Why Keeping the “Human Element” at the Heart of Marketing is Essential

Last week, Samsung took on the ALS Ice Bucket Challenge. However, instead of the company’s CEO dumping water over his head and pledging to donate, the Samsung Galaxy S5 received the icy bath and then challenged the iPhone 5S, HTC’s One M8 and the Lumia 930.

The ad has people crying foul. Many condemn the brand for taking advantage of a disease to sell products. Others say the ad is all in good fun. What it is truly lacking, though, is the human element.

Brands have been distancing themselves from the corporate images they once embraced. Instead, companies are looking to relate with consumers on a real, emotional level by emphasizing community and storytelling in marketing materials.

“It all comes as part of a movement on behalf of many brands to be seen not big corporate behemoths, but as companies that value their customers as individuals rather than cogs,” said author Rupal Parekh in an Ad Age article.

This is exactly why people didn’t blame Microsoft for exploiting the popular challenge when Bill Gates accepted it (see below).

You probably didn’t notice, but this video also includes product placement. Have viewers decried the ad as a branding play? Nope.

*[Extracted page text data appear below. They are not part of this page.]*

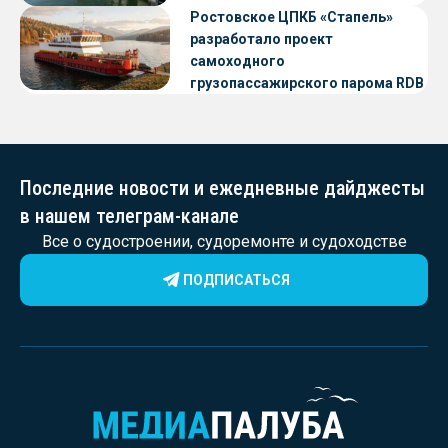
Ростовское ЦПКБ «Стапель»
разработало проект
самоходного
грузопассажирского парома RDB
56.06 для Таймырского Долгано-
Ненецкого округа
Последние новости и ежедневные дайджесты
в нашем телеграм-канале
Все о судостроении, судоремонте и судоходстве
ПОДПИСАТЬСЯ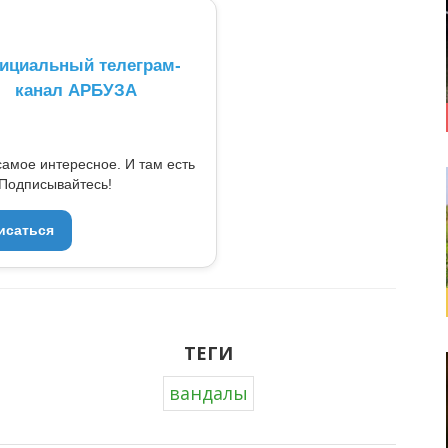
ициальный телеграм-
канал АРБУЗА
самое интересное. И там есть
Подписывайтесь!
исаться
ТЕГИ
вандалы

Bill Gates isn’t dumping ice water over a product to show off its water resistant feature—he took on the challenge as an individual, and challenged other influential individuals to do the same.

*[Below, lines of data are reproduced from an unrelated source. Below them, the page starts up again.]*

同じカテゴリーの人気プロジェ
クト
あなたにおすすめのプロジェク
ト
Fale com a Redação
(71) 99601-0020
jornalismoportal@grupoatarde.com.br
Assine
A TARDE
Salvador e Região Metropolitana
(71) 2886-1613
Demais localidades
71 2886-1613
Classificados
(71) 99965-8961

Samsung is receiving backlash because it failed to bring a human element to a cause and challenge that are inherently human. Jack Talbott, a commenter on a related Adweek article, has a similar view on the issue:

“By using a product in place of say their CEO holding the product, Samsung has created a marketing and promotional video for their product using light of a very serious health awareness campaign. The phone challenges others phones, so in essence making it a 100% marketing piece, not a charity video.

 

If the CEO were holding this product, it would be tongue and cheek. If they were to challenge other CEO’s of say Apple or Google, it would be tongue and cheek, thus using subtle marketing techniques to promote your product indirectly,” he said.

Obviously, everyone will have their own opinion about the ad and as the saying goes, there’s no such thing as bad publicity. However, there are ways to flaunt a smartphone’s features that don’t alienate audiences. This controversy could have been avoided if Samsung had kept a human element at the core of its marketing efforts.

The concept is clever, but it missed the mark. Audiences will always respond more positively to humanized marketing. Brands must ensure that each and every marketing material is designed to form deeper connections with consumers on a fundamental, human level, because this is what will drive the best results for digital marketing campaigns.